48. The method according to claim 44, wherein the malignant tumor is at least one selected from the group consisting of skin cancers, melanomas, breast cancers, ovarian cancers, uterine cancers, malignant testicular tumors, prostate cancers, bladder cancers, kidney cancers, thyroid cancers, pharyngeal and laryngeal cancers, tongue cancers, maxillary cancers, esophageal cancers, stomach cancers, colon and rectal cancers, lung and bronchial cancers, liver cancers, hepatocellular cancers, intrahepatic bile duct cancers, extrahepatic bile duct and gallbladder cancers, pancreatic cancers, leukemia, malignant lymphoma, plasmacytoma, sarcoma, osteosarcoma, chondrosarcoma, leiomyosarcoma, rhabdomyosarcoma, liposarcoma, fibrosarcoma, malignant hemangioma, malignant hemangioendothelioma, brain tumors, meningioma, glioma, and astrocytoma.

49. The method according to claim 37, wherein the disease is an allergic disease.

50. The method according to claim 37, wherein the disease is transplantation rejection accompanying transplantation of a cell, a tissue, or an organ.

51. The method according to claim 37, wherein the disease is sepsis.

52. The method according to claim 37, wherein the disease is an infectious disease.

53. The method according to claim 37, wherein the symptom caused by the disease is inflammation.

54. A method for regulating immunity of an animal, the method comprising the step of:

administering the cell according to claim 1 to the animal.
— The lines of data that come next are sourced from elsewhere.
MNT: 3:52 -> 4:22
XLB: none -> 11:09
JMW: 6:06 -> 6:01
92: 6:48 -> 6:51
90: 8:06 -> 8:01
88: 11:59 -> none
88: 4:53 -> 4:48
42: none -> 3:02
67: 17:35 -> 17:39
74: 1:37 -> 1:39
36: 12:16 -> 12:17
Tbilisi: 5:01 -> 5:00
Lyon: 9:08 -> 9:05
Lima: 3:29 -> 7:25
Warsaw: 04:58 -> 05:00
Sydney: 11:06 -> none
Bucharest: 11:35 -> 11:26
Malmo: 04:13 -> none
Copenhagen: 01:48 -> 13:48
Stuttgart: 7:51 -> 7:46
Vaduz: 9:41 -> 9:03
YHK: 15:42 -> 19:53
55. A method for detecting the cell according to claim 1, the method comprising the step of:

detecting the galectin-9 expressed on the cell surface of the cell as a marker.
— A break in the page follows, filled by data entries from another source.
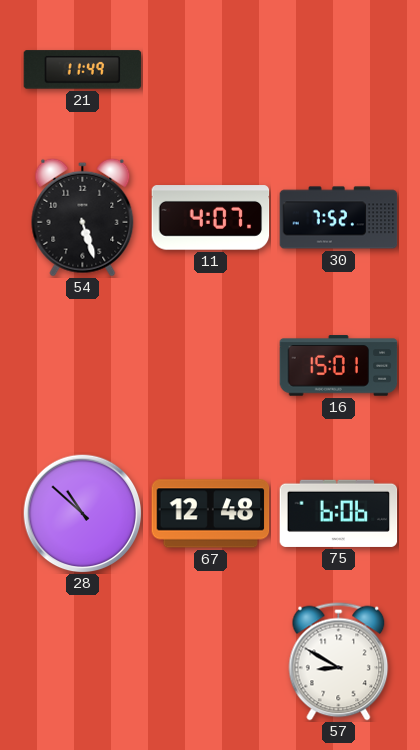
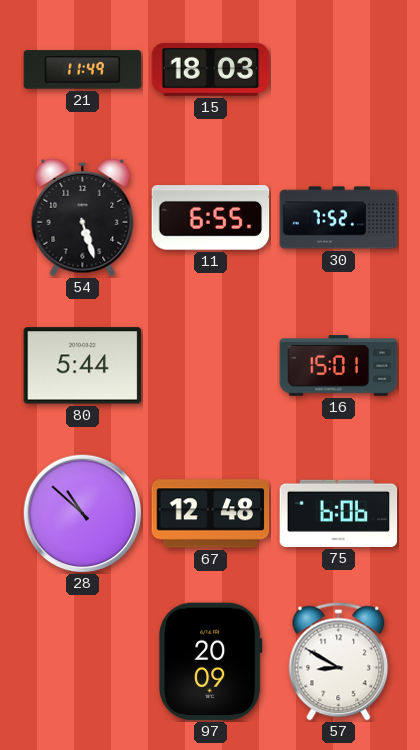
15: none -> 18:03
11: 4:07 -> 6:55
80: none -> 5:44
97: none -> 20:09
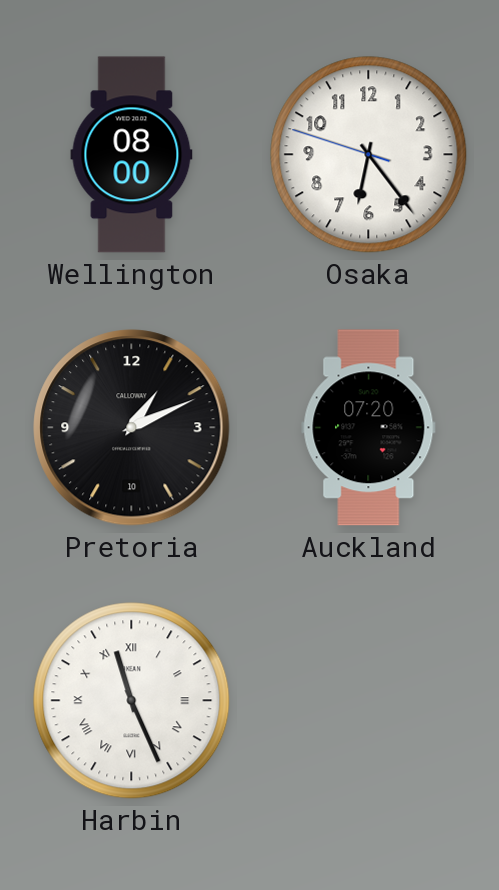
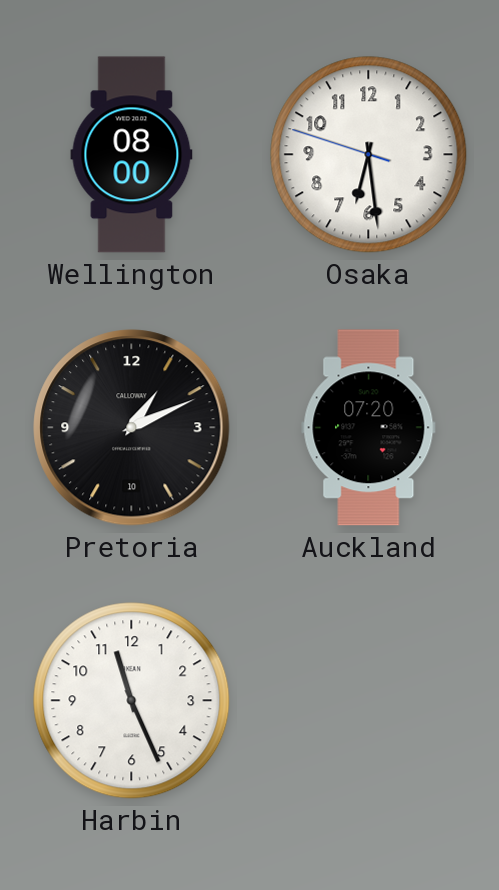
Osaka: 6:23 -> 6:28
Harbin numerals: Roman -> Arabic
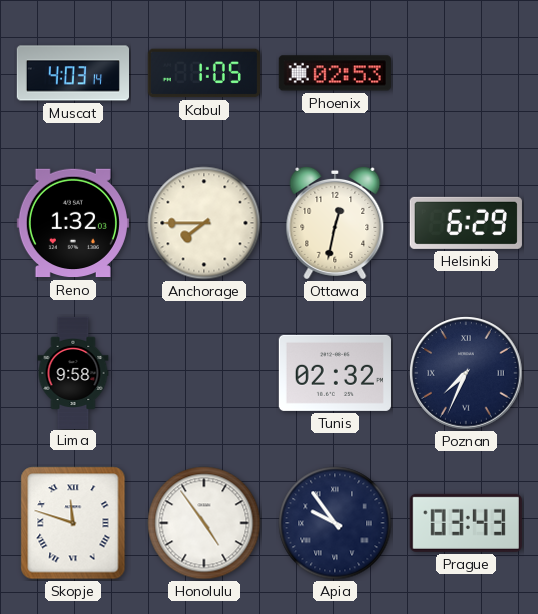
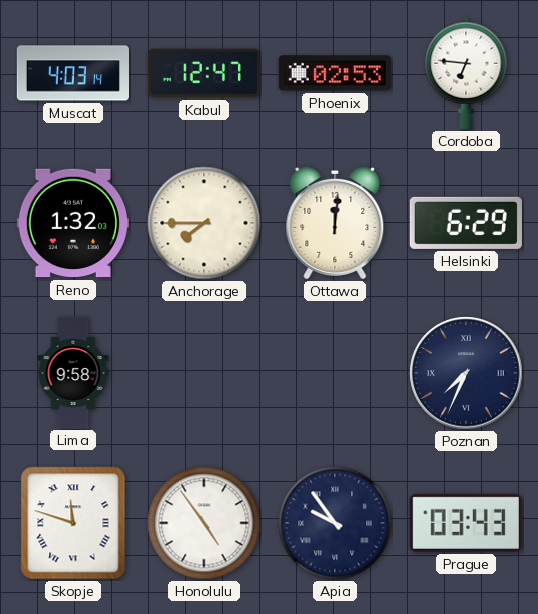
Kabul: 1:05 -> 12:47
Cordoba: none -> 6:46
Ottawa: 12:32 -> 12:01
Tunis: 02:32 -> none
56. The cell detection method according to claim 55, wherein the cell according to claim 1 is an IL-10-producing type 1 regulatory T cell (Tr1 cell).

57. The cell detection method according to claim 55, wherein the cell according to claim 1 is a regulatory immune cell.

58. A method for diagnosing a disease of an animal or a symptom caused by the disease, the method comprising the step of:

in a tissue of the animal containing or not containing the cell according to claim 1, detecting the cell according to claim 1 qualitatively or quantitatively by detecting the galectin-9 expressed on the cell surface of the cell as a marker.

59. A method for determining a therapeutic effect on a disease of an animal, the method comprising the steps of:

treating the disease of the animal;

diagnosing the disease or a symptom caused by the disease by the diagnostic method according to claim 58 before and after the treatment; and

comparing diagnostic results obtained before and after the treatment.

60. A cell separation method comprising the steps of:

in a tissue of an animal containing the cell according to claim 1, detecting the cell by detecting the galectin-9 expressed on the cell surface of the cell as a marker; and

separating the detected cell from other cells in the tissue of the animal.

61. A method for producing the cell according to claim 1, comprising the step of:

separating the cell according to claim 1 from a tissue of an animal by a cell separation method comprising the steps of:

in a tissue of the animal containing the cell according to claim 1, detecting the cell by detecting the galectin-9 expressed on the cell surface of the cell as a marker; and

separating the detected cell from other cells in the tissue of the animal.

62. A method for producing the cell according to claim 1, the method comprising:

administering galectin-9 to an animal, thus inducing galectin-9 expression on a cell surface of at least one cell in the animal, and

separating the cell according to claim 1 from a tissue of the animal by a cell separation method comprising the steps of:

in a tissue of the animal containing the cell according to claim 1, detecting the cell by detecting the galectin-9 expressed on the cell surface of the cell as a marker; and

separating the detected cell from other cells in the tissue of the animal.